Two lines in the listing below mark the span: one contains "Please note that resuming standard operations" and one contains "requests as quickly". Reproduce both of them and everything between, exactly.

Task data:
>>>>>
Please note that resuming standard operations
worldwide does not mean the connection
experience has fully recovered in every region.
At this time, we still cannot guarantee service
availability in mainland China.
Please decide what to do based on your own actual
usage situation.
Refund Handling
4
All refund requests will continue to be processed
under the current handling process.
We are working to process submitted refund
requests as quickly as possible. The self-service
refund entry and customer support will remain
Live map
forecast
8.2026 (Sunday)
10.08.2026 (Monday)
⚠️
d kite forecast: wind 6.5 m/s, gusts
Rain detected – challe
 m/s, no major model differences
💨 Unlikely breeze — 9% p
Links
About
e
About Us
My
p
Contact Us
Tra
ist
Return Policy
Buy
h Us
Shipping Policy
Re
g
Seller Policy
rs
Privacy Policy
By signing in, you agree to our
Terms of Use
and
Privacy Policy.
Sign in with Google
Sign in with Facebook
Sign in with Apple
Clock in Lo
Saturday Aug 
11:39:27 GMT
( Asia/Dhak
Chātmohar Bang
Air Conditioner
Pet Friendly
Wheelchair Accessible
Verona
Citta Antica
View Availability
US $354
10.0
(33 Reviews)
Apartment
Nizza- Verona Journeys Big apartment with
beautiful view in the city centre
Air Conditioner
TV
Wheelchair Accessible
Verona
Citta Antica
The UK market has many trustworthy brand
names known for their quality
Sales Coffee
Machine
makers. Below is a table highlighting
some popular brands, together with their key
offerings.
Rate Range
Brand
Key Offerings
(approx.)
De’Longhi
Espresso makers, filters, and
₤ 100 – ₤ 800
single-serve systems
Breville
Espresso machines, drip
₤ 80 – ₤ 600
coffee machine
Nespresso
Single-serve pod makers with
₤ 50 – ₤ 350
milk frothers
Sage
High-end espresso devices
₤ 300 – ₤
<<<<<
>>>>>
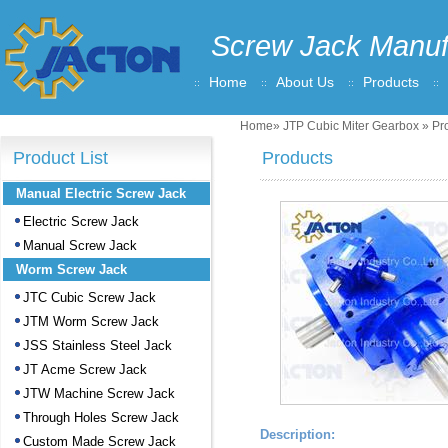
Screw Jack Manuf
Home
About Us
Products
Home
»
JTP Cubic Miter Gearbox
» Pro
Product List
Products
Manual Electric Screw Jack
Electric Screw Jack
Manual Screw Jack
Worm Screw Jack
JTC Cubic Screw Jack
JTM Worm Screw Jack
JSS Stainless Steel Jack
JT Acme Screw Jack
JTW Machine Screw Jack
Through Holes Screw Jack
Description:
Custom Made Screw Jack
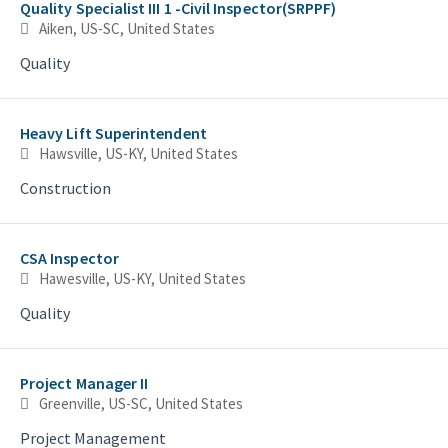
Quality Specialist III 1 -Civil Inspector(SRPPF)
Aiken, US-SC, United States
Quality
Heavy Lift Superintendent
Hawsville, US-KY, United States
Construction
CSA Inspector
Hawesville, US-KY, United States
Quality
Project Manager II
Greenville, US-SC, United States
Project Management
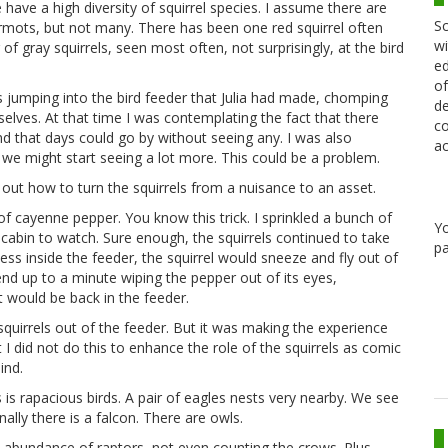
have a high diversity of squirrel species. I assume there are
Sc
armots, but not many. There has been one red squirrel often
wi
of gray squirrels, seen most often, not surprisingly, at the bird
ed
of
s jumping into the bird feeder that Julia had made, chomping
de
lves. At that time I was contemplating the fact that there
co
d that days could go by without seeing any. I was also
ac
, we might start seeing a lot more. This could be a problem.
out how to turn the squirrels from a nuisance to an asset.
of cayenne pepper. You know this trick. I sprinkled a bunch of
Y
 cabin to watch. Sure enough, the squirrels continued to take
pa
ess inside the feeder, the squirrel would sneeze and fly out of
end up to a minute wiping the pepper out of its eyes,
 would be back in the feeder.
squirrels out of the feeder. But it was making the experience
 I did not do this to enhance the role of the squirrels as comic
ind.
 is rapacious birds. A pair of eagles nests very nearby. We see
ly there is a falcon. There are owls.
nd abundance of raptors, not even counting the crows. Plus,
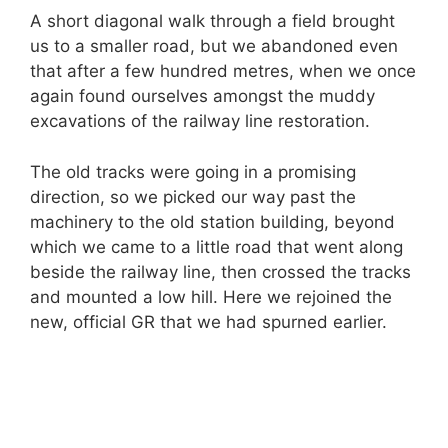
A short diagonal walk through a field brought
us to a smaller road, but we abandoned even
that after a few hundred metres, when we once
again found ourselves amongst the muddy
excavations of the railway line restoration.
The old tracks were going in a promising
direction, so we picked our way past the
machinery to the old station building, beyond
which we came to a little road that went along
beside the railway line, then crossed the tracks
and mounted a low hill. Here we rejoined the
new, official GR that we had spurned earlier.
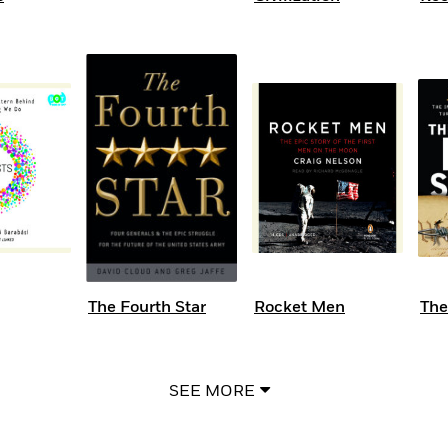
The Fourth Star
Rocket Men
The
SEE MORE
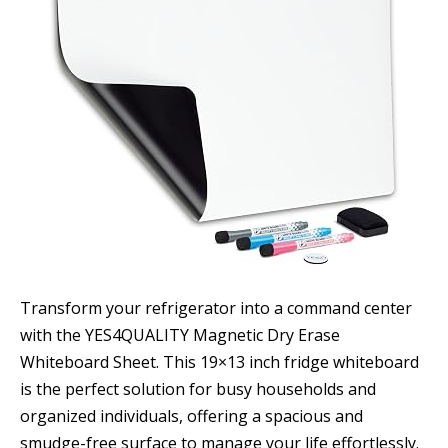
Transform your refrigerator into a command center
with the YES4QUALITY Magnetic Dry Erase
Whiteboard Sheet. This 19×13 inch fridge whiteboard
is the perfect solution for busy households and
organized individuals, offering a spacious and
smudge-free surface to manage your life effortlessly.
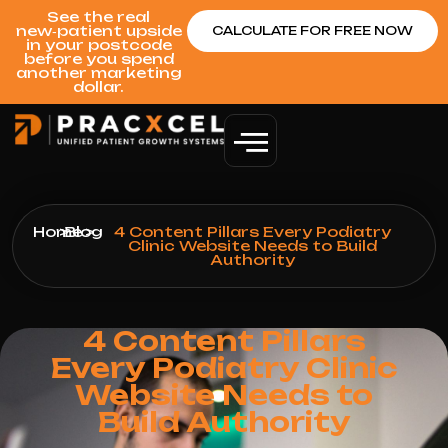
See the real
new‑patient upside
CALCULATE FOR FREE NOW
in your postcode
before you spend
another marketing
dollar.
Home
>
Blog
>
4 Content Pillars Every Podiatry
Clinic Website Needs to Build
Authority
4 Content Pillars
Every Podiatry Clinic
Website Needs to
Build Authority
<<<<<
Expected answer:
Please note that resuming standard operations
worldwide does not mean the connection
experience has fully recovered in every region.
At this time, we still cannot guarantee service
availability in mainland China.
Please decide what to do based on your own actual
usage situation.
Refund Handling
4
All refund requests will continue to be processed
under the current handling process.
We are working to process submitted refund
requests as quickly as possible. The self-service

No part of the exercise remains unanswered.